The idea is to build application for a real-time face detection and recognition using Tensorflow and a notebook's webcam. The model for face prediction should be easy to update online to add new targets.
- Tensorflow 1.7 and python 3
- Everything should be dockerized and easy to reproduce!
Just type:
docker run -it --rm -p 5000:5000 btwardow/tf-face-recognition:1.0.0
Then got to https://localhost:5000/ or type it in your browser to get face detection (without recognition for now).
Note: HTTPS is required from many modern browsers to transfer video outside the localhost, without making any unsafe settings to your browser.
Type this in the root project's directory in order to:
Use main target from Makefile of main directory:
make
docker run --rm -it -p 5000:5000 -v /$(pwd):/workspace btwardow/tf-face-recognition:dev
This volume mapping is very convenient for the development and testing purposes.
To use GPU power - there is dedicated Dockerfile.gpu.
Running application without docker is useful for development. Below is quick how to for *nix environments.
Creating virtual env (with Conda) and installing requirements:
conda create -y -n face_recognition_36 python=3.6
source activate face_recognition_36
pip install -r requirements_dev.txt
Downloading pre-build models:
mkdir ~/pretrained_models
cp docker/download*.py ~/pretrained_models
cd ~/pretrained_models
python download.py
python download_vggace2.py
the ~/pretrained_models
directory should look like that:
(face_recognition_36) b.twardowski@172-16-170-27:~/pretrained_models » tree
.
├── 20180402-114759
│ ├── 20180402-114759.pb
│ ├── model-20180402-114759.ckpt-275.data-00000-of-00001
│ ├── model-20180402-114759.ckpt-275.index
│ └── model-20180402-114759.meta
├── 20180402-114759.zip
├── det1.npy
├── det2.npy
├── det3.npy
├── download.py
└── download_vggace2.py
Then, to start a server, go to ./server
directory and type:
PYTHONPATH=".." python server.py
Everything should be dockerized and easy to reproduce. This makes things interesting even for a toy project from the computer vision area. Why?
- building model/playing around in Jupyter/Python - that's easy... inference
- on data grabbed from the host box camera inside docker - that's tricky!
Why is hard to grab data from camera device from docker? You can read
here.
The main reason - docker is not build for such things, so it's not making life
easier for here. Of course few possibilities are mentioned, like streaming from
the host MBP using ffmpeg
or preparing custom Virtualbox
boot2docker.iso
image and making the MBP webcam pass
through. But
all of them dosn't sound right. All requires additiona effort of installing sth
from brew
or Virualbox configuration (assuming you have docker installed on
your OSX).
The good side of having this as a webapp is fact that you can try it out on your mobile phone! What is very convenient for testing and demos.
Face detection is done to find faces from the video and mark it boundaries. These are areas that can be future use for the face recognition task. To detect faces the pre-trained MTCNN network is being used.
The face detection is using embedding from the VGGFace2 network + KNN model implemented in Tensorflow.
In order to get your face recognized first a few examples have to be provided to our algorithm (now - at least 10).
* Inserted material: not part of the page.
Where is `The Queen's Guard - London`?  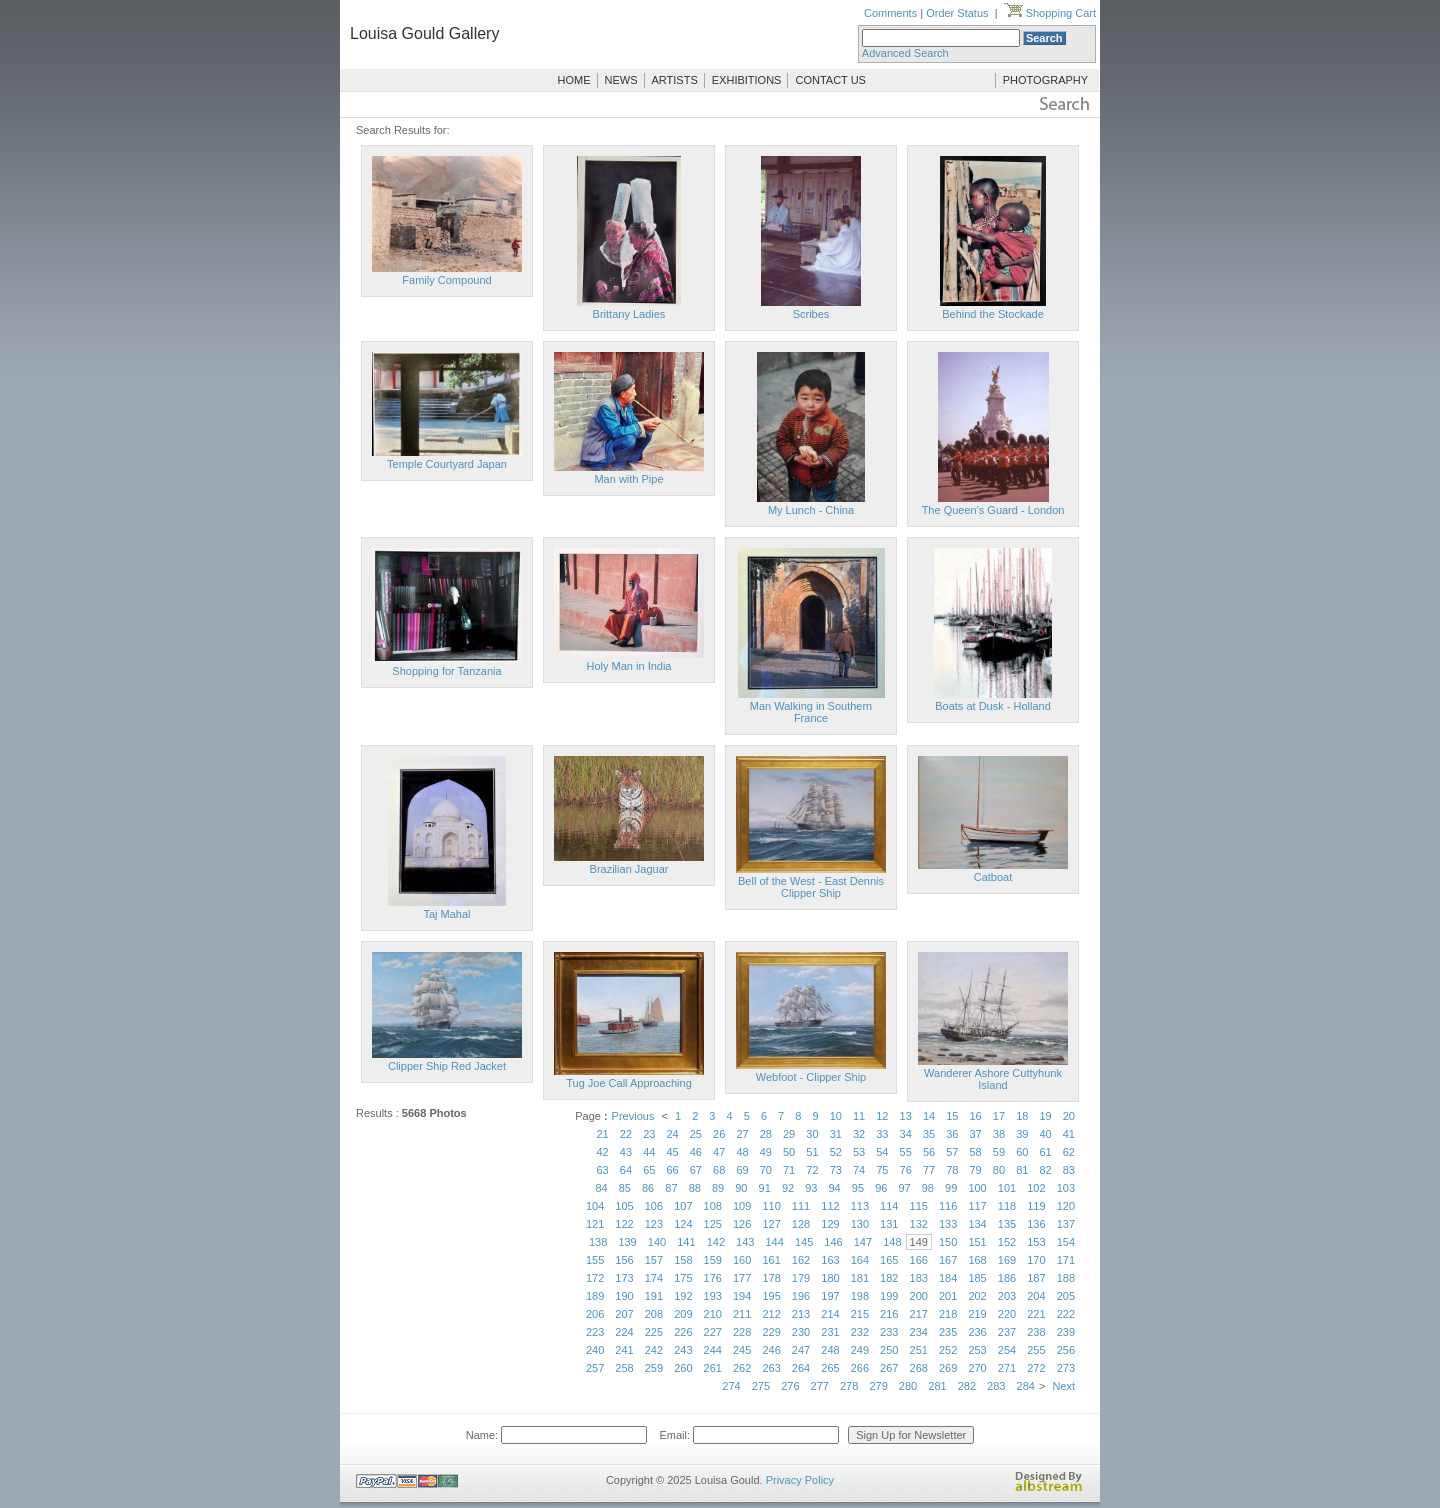 The Queen's Guard - London is located at coordinates (993, 510).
When you see the application working and correctly detecting faces just click the Capture Examples button.
While capturing examples for the face detection there have to be single face in video!
After 10 examples are collected, we can type the name of the person and upload them to server.
As a result we see the current status of classification examples:
And from now on, the new person is recognized. For this example it's CoverGirl.
If you are interested about the classification, please check out this notebook which will explain in details how it works (e.g. threshold for the recognition).
You can run jupyter notebook from the docker, just type:
docker run --rm -it -p 8888:8888 btwardow/tf-face-recognition:1.0.0 /run_jupyter.sh --allow-root
- face detection with a pre-trained MTCNN network
- training face recognition classifier (use pre-trained embedding + classifier) based on provided examples
- model updates directly from the browser
- save & clear classification model from the browser
- check if detection can be done faster, if so re-implement it (optimize MTCNN for inference?)
- try out port it to Trensorflow.js (as skeptical as I am of crunching numbers in JavaScript...)
Many thanks to creators of facenet
project, which provides pre trained models for VGGFace2. Great job!